Climate Positive Design was also awarded a 2020 Professional Honor Award in Research by the American Society of Landscape Architects. According to the ASLA Professional Awards jury: “The benefits of landscape architecture to air quality have long been touted, but ways of quantifying how a design can be carbon-positive have eluded the profession. Through analysis of 20 case studies, a team of landscape architects has developed a design toolkit illustrating more than 80 carbon positive landscape intervention strategies. A companion application allows instant calculation of carbon impact based on quantity and variety of plants input in users’ designs, to enable better understanding of efforts toward reducing emissions and increasing sequestration across a project. These kinds of real-time feedback will be crucial for the profession, and for the world, to avoid the irreversible climate damage we will encounter without meaningful reductions in emissions.”

What’s Next

Climate Positive Design is collaborating with the USGBC to develop pilot credits for LEED and SITES to recognize projects that are incorporating site carbon reductions and increasing carbon sequestration.

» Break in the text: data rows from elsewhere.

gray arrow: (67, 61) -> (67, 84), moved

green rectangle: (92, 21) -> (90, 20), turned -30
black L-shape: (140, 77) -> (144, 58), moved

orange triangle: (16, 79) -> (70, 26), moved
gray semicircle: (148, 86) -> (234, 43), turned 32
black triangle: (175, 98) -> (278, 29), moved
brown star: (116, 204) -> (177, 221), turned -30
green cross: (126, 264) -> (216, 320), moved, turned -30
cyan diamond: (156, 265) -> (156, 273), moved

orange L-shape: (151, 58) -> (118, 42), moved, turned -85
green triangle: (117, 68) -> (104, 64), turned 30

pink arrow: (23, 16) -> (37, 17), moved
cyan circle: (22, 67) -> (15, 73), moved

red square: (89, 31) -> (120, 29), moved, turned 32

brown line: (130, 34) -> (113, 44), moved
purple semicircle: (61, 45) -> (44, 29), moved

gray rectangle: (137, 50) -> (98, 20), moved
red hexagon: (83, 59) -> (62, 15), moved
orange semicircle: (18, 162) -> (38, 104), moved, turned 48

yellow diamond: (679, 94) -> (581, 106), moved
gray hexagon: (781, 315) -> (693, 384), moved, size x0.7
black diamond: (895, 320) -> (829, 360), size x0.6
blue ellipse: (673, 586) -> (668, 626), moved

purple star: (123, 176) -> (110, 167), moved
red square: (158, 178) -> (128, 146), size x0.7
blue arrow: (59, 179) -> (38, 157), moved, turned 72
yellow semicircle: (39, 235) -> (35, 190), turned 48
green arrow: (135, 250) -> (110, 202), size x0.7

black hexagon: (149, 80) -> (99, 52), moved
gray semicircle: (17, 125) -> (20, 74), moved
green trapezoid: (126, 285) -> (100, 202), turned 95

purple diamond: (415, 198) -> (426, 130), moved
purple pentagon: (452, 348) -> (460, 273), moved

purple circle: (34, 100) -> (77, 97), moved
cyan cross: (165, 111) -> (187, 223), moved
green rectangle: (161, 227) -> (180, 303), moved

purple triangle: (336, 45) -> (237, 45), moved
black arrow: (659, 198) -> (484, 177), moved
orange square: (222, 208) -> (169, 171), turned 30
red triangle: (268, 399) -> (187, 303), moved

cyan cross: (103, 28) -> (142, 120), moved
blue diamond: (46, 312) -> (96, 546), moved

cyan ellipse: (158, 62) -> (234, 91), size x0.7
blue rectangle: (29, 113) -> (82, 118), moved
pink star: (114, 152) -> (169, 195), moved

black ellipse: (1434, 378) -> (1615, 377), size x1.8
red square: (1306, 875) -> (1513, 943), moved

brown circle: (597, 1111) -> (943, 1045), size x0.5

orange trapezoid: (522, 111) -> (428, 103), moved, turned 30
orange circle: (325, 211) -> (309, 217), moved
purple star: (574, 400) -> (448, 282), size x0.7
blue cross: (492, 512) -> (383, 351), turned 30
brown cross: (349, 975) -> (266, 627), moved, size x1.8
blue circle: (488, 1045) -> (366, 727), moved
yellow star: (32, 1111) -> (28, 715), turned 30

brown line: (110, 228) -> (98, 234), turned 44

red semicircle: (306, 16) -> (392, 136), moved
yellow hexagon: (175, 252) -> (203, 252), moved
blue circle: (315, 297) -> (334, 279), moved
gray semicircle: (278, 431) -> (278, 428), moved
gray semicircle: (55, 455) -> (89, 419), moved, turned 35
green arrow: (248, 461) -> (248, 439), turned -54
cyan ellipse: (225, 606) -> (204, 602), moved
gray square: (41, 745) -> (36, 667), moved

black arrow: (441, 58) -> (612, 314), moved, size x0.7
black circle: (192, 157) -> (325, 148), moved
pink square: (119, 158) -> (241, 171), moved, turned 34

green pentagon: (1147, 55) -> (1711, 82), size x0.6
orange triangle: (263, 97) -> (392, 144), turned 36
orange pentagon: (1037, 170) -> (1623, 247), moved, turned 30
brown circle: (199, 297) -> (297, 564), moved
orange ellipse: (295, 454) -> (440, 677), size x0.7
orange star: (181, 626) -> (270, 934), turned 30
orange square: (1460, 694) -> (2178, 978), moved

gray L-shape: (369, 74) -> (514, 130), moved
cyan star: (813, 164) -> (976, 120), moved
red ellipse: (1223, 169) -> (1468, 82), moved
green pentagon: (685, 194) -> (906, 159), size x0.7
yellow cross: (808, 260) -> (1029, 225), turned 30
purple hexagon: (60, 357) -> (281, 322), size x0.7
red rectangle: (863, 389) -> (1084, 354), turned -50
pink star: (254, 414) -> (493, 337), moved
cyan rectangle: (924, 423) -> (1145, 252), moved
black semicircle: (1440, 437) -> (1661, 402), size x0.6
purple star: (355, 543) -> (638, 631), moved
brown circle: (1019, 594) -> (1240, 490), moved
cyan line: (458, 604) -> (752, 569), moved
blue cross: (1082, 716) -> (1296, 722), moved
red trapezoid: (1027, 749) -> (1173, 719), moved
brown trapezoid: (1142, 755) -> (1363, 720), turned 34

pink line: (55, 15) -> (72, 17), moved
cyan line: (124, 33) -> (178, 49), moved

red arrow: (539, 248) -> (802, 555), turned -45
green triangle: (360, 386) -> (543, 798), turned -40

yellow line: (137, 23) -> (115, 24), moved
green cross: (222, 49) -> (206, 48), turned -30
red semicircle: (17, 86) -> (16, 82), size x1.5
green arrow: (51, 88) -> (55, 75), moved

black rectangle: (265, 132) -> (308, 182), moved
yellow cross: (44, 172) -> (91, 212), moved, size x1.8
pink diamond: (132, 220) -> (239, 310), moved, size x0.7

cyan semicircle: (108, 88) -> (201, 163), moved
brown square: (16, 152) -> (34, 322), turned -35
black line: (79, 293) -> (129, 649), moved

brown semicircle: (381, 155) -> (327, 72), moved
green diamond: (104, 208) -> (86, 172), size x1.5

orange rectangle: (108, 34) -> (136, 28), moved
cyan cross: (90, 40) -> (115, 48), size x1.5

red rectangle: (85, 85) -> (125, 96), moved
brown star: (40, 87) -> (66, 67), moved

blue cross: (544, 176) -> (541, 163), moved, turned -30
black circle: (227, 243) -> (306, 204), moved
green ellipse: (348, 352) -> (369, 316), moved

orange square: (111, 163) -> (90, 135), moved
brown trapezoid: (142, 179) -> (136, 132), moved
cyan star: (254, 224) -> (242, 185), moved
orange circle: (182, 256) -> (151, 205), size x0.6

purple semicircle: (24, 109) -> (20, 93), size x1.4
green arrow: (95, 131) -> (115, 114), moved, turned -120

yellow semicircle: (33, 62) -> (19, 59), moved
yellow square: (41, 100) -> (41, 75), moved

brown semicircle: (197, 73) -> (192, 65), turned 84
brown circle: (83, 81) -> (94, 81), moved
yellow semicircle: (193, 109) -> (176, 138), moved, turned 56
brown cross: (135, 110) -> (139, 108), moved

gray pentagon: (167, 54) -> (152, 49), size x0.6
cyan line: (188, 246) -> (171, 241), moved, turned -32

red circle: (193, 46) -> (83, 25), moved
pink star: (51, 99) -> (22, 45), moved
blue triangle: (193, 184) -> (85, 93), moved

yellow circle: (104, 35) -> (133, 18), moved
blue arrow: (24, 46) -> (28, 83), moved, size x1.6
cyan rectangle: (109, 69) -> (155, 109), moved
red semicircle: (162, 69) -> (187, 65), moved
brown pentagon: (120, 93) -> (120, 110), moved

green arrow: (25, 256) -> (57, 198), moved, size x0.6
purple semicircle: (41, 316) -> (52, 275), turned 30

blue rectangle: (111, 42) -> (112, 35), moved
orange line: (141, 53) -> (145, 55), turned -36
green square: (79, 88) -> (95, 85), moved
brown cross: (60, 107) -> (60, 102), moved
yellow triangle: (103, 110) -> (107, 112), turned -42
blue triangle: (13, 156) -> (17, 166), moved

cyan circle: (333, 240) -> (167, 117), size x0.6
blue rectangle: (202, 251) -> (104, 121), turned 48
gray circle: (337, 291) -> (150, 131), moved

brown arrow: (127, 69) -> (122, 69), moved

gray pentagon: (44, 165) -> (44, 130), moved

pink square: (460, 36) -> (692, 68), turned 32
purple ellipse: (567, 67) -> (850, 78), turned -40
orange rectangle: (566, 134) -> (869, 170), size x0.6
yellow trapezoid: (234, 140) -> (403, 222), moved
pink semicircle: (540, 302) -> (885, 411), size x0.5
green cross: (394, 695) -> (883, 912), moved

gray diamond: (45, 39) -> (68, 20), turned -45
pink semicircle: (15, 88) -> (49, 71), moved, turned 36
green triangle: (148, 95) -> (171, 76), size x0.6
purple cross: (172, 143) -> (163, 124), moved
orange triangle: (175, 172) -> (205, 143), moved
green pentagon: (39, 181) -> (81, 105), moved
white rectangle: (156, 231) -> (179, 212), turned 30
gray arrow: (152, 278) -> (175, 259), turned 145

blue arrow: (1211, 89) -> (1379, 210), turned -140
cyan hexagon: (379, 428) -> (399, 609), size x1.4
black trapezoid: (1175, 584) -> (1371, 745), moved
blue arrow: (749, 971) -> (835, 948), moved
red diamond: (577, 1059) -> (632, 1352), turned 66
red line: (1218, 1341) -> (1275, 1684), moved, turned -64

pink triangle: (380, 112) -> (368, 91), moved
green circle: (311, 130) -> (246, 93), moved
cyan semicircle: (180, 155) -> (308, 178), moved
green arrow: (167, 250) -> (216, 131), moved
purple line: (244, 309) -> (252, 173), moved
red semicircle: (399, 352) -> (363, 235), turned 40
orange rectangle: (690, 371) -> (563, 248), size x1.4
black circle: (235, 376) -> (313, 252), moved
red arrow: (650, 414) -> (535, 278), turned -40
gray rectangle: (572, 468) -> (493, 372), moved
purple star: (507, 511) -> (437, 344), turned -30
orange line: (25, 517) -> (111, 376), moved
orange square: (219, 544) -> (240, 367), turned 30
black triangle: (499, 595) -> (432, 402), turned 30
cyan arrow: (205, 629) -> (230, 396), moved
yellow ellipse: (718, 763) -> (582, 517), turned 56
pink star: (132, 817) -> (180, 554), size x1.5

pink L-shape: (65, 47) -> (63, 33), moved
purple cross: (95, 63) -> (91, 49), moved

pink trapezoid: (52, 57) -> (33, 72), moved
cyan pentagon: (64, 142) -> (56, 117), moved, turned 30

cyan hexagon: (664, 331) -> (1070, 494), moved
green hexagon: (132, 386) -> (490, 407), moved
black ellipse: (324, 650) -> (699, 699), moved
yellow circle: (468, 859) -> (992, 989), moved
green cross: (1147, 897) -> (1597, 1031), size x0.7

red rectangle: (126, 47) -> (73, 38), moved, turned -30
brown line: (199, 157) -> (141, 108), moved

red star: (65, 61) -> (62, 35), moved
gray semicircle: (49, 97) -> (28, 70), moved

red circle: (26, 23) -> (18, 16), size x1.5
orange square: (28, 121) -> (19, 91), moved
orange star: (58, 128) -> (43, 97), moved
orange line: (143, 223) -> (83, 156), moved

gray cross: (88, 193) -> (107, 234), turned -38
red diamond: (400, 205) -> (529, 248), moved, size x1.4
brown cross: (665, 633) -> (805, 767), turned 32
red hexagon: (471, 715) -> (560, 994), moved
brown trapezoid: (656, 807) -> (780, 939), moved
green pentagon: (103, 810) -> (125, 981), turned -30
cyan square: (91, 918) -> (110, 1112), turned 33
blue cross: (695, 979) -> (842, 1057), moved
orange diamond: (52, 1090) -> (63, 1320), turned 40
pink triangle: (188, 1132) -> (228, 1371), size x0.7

Pathfinder is also expanding its product library and incorporating manufactured products. Vestre is the first product sponsor to join, and all are welcome to contribute.

A huge thank you to our supporters—CMG Landscape Architecture, ACLA, and Atelier Ten—whose generous donations supported the advancement of Pathfinder and continuation of empowerment and education of designers to take climate action. Donations greatly expand the reach of the initiative and are much appreciated.

image: CMG Landscape Architecture

All are encouraged to be part of the solution—join Climate Positive Design by taking action through your work.

Pamela Conrad, ASLA, PLA, LEED AP, is a Principal and Paulina Tran, Affiliate ASLA, is Communications Manager at CMG Landscape Architecture.